Венечка скрипнул зубами. Однако его грела единственная
мысль: тот рыжий мент Анатолий тоже взял деньги голыми руками.
* * *
Город Луга на первый взгляд выглядел так, как будто за
последние двадцать лет в стране ровным счетом ничего не изменилось. На площади
перед вокзалом кашляли астматическими моторами несколько львовских автобусов
образца тысяча девятьсот шестидесятого года, между ними суетливо носились с
мешками и котомками озабоченные деревенские старухи. Как водится, собирал
бутылки красноносый алкаш неопределенного возраста, на краю площади торговала
пирожками монументальная крашеная блондинка по имени Люся, на самой середине
красовалась непросыхающая лужа, напоминающая формой и размерами одно из
американских Великих озер. В сквере на противоположном конце площади высилась
статуя неизвестного науке героя, выкрашенная кладбищенской бронзовой краской.

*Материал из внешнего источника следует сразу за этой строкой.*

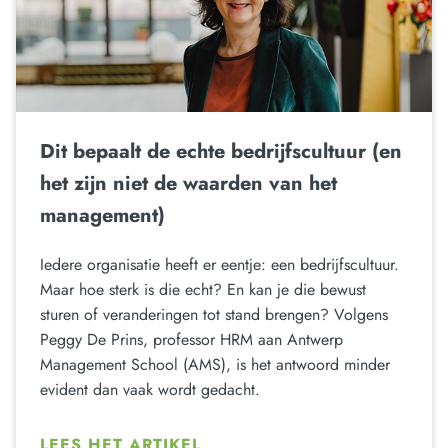
Dit bepaalt de echte bedrijfscultuur (en
het zijn niet de waarden van het
management)
Iedere organisatie heeft er eentje: een bedrijfscultuur.
Maar hoe sterk is die echt? En kan je die bewust
sturen of veranderingen tot stand brengen? Volgens
Peggy De Prins, professor HRM aan Antwerp
Management School (AMS), is het antwoord minder
evident dan vaak wordt gedacht.
LEES HET ARTIKEL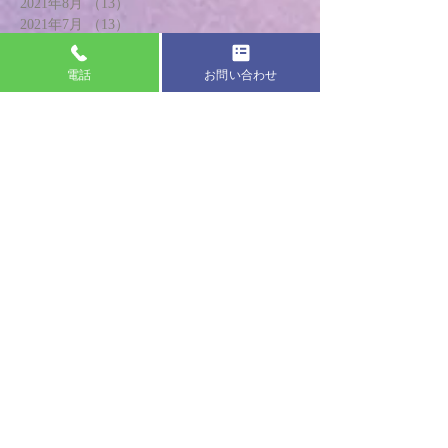
2021年8月
（13）
13件の記事
2021年7月
（13）
13件の記事
2021年6月
（14）
14件の記事
2021年5月
（16）
16件の記事
電話
お問い合わせ
2021年4月
（17）
17件の記事
2021年3月
（16）
16件の記事
2021年2月
（14）
14件の記事
2021年1月
（17）
17件の記事
2020年12月
（14）
14件の記事
2020年11月
（20）
20件の記事
2020年10月
（18）
18件の記事
2020年9月
（18）
18件の記事
2020年8月
（17）
17件の記事
2020年7月
（19）
19件の記事
2020年6月
（20）
20件の記事
2020年5月
（13）
13件の記事
2020年4月
（8）
8件の記事
2020年3月
（21）
21件の記事
2020年2月
（24）
24件の記事
2020年1月
（18）
18件の記事
2019年12月
（20）
20件の記事
2019年11月
（22）
22件の記事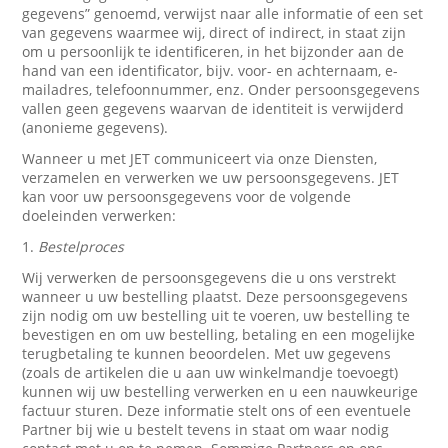
gegevens” genoemd, verwijst naar alle informatie of een set
van gegevens waarmee wij, direct of indirect, in staat zijn
om u persoonlijk te identificeren, in het bijzonder aan de
hand van een identificator, bijv. voor- en achternaam, e-
mailadres, telefoonnummer, enz. Onder persoonsgegevens
vallen geen gegevens waarvan de identiteit is verwijderd
(anonieme gegevens).
Wanneer u met JET communiceert via onze Diensten,
verzamelen en verwerken we uw persoonsgegevens. JET
kan voor uw persoonsgegevens voor de volgende
doeleinden verwerken:
1.
Bestelproces
Wij verwerken de persoonsgegevens die u ons verstrekt
wanneer u uw bestelling plaatst. Deze persoonsgegevens
zijn nodig om uw bestelling uit te voeren, uw bestelling te
bevestigen en om uw bestelling, betaling en een mogelijke
terugbetaling te kunnen beoordelen. Met uw gegevens
(zoals de artikelen die u aan uw winkelmandje toevoegt)
kunnen wij uw bestelling verwerken en u een nauwkeurige
factuur sturen. Deze informatie stelt ons of een eventuele
Partner bij wie u bestelt tevens in staat om waar nodig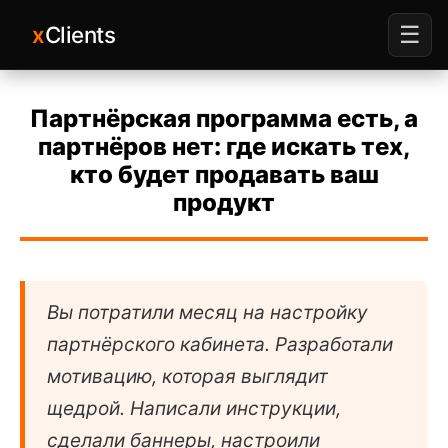
x
Clients
☰
Партнёрская программа есть, а
партнёров нет: где искать тех,
кто будет продавать ваш
продукт
Вы потратили месяц на настройку
партнёрского кабинета. Разработали
мотивацию, которая выглядит
щедрой. Написали инструкции,
сделали баннеры, настроили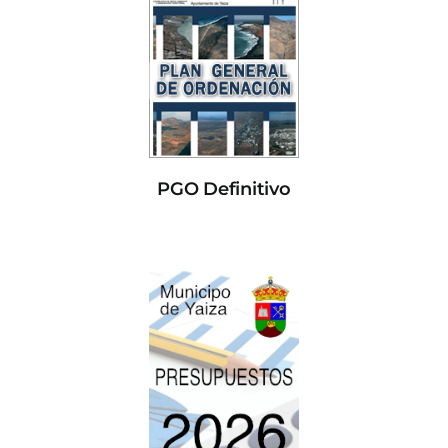
PGO Definitivo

Однако, едва Леня сделал это наблюдение, из-за бронзовой
статуи выехал забрызганный грязью джип, остановился перед Люсиным лотком, и
наружу выбрались трое братков с бритыми свиными загривками. Все встало на свои
места. Единственное, что отличало местных братков от городских, это то, что они
набрали у Люси жареных пирожков с мясом за неимением в ближайших окрестностях
суши-бара.
Маркиз тоже вышел из машины. Не то чтобы он соблазнился
жареными пирожками, подобный деликатес эпохи развитого социализма мог вступить
с его организмом в непримиримые противоречия. Леня всего лишь направился к
автобусному вокзалу, на стене которого была вывешена крупномасштабная карта
Лужского района.
Отыскав на этой карте деревню Петровская Горка, название
которой было написано самым мелким шрифтом, Леня купил бутылку «пепси-колы»

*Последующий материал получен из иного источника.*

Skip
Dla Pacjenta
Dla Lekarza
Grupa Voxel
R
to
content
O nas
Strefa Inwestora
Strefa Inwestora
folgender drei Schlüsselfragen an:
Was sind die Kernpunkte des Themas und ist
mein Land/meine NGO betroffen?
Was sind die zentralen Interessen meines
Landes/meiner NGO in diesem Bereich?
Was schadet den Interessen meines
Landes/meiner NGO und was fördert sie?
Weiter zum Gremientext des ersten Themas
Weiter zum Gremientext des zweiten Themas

(еще одна примета времени) и вернулся в машину.
Сначала дорога пролегала по хорошему, довольно новому шоссе,
потом пришлось свернуть на более-менее ровную грунтовку, наконец, начался
разбитый проселок в сплошных колдобинах. Машина, привыкшая к ровному
европейскому асфальту, жалобно стонала на каждом ухабе и давала хозяину понять,
что долго такое издевательство не выдержит. Хорошо хоть, что погода стояла пока
сухая и теплая, а через месяц-полтора, когда зарядят непрерывные дожди, здесь
вообще невозможно будет проехать.
Зато по обе стороны дороги тянулись яблоневые сады
удивительной красоты. Деревья были усыпаны спелыми плодами – темно-красными,
золотистыми, нежно-розовыми…
За очередным поворотом перед Леней открылась маленькая
унылая деревенька.
Десяток изб, разбежавшихся по берегу озера, явно давно
нуждались в починке. Прохудившиеся крыши, осевшие венцы, окна, в которых часть
стекол заменили фанеркой – может быть, и не по бедности, а оттого, что некому
было заняться ремонтом.
Людей в деревне не было видно. Леня ехал по улице, но дорога
была так разбита, что он пожалел машину, поставил ее на обочине и дальше
отправился пешком.
Наконец, возле одного из домов он увидел дряхлую старушонку,
которая выговаривала драной грязно-белой кошке.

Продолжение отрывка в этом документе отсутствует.